• Assignment:
Filter the entries beneath this task, copying only the lines that hold the word "Noticias".

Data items
============

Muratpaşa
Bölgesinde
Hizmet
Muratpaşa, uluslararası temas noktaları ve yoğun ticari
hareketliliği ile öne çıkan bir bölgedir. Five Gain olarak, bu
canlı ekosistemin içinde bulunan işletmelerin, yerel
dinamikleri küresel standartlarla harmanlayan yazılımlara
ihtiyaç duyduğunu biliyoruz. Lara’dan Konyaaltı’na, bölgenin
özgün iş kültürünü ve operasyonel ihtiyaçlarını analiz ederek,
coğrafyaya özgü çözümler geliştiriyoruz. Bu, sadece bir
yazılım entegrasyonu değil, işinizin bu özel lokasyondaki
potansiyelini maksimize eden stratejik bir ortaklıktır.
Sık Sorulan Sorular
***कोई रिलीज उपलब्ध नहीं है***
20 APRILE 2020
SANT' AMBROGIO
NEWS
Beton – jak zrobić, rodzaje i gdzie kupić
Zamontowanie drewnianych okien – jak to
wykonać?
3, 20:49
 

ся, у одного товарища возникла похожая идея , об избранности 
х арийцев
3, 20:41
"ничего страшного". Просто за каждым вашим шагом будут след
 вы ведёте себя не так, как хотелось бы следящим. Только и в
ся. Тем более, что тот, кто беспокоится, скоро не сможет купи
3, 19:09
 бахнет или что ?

============

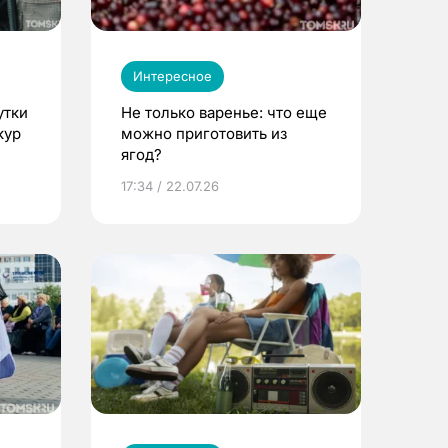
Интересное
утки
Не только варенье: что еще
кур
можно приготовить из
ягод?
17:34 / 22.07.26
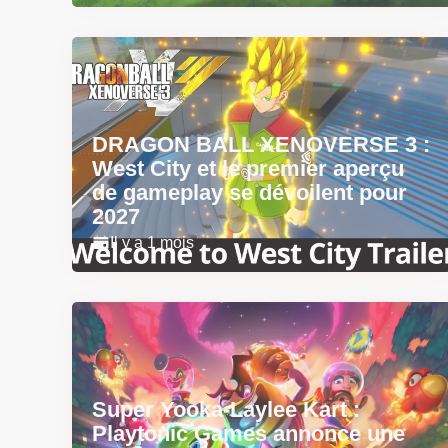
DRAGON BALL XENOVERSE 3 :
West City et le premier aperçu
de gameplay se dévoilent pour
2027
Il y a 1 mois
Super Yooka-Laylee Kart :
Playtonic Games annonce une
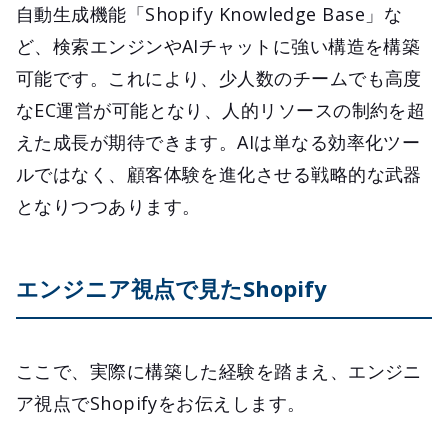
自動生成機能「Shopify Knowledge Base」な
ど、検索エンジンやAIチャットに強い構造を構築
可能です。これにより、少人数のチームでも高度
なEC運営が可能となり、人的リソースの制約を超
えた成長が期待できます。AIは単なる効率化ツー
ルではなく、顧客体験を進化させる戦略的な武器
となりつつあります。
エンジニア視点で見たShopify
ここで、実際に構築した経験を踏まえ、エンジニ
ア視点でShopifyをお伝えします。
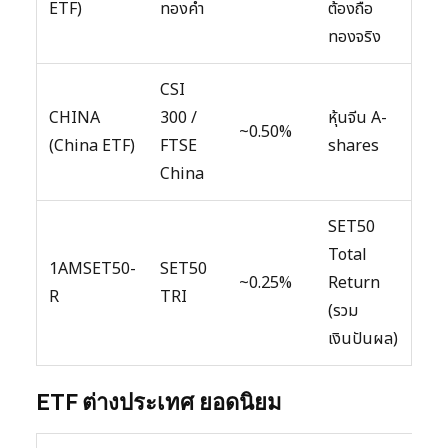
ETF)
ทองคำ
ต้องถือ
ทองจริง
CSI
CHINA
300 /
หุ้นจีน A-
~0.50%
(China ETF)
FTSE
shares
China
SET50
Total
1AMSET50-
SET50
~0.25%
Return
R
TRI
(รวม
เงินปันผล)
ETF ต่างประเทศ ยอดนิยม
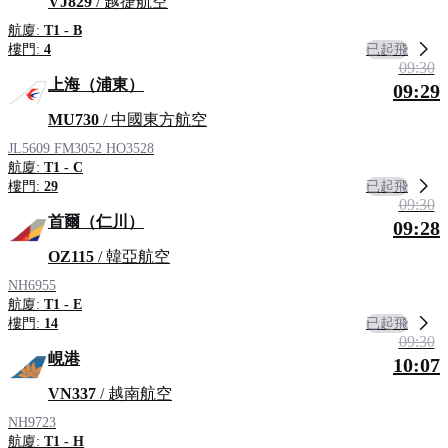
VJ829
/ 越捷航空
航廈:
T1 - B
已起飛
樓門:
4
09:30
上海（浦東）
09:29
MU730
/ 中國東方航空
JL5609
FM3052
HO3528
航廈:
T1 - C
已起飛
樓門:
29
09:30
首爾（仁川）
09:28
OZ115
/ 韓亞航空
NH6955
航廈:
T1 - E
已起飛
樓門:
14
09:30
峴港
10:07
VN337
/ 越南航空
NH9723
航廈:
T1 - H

============

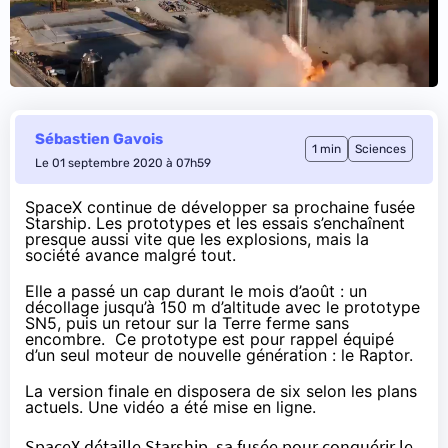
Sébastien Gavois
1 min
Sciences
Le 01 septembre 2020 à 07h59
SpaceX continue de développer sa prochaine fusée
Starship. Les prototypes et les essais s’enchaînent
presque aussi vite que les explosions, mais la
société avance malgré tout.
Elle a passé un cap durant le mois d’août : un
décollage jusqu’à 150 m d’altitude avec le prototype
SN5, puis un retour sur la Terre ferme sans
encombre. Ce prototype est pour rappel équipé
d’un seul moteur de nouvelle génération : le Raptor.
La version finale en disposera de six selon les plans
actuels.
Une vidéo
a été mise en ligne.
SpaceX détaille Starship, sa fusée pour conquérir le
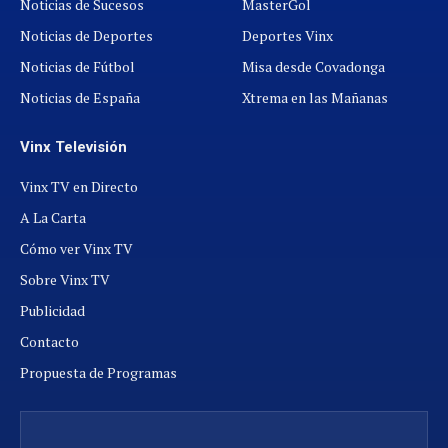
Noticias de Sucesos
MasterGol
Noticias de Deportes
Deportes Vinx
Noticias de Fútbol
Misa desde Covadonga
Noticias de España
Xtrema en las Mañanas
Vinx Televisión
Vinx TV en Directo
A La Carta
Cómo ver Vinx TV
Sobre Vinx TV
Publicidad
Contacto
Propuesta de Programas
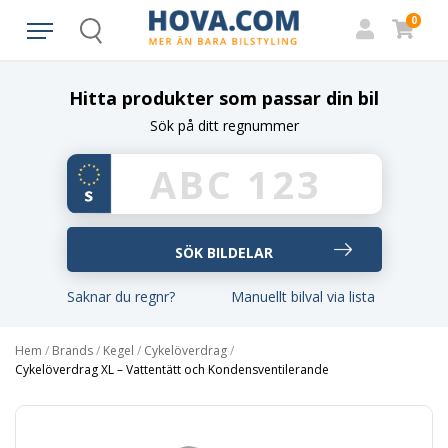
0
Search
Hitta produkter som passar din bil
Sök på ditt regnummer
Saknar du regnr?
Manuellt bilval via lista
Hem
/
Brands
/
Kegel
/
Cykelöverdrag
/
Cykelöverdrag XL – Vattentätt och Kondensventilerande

============

• Response to the exercise:
Noticias de Sucesos
Noticias de Deportes
Noticias de Fútbol
Noticias de España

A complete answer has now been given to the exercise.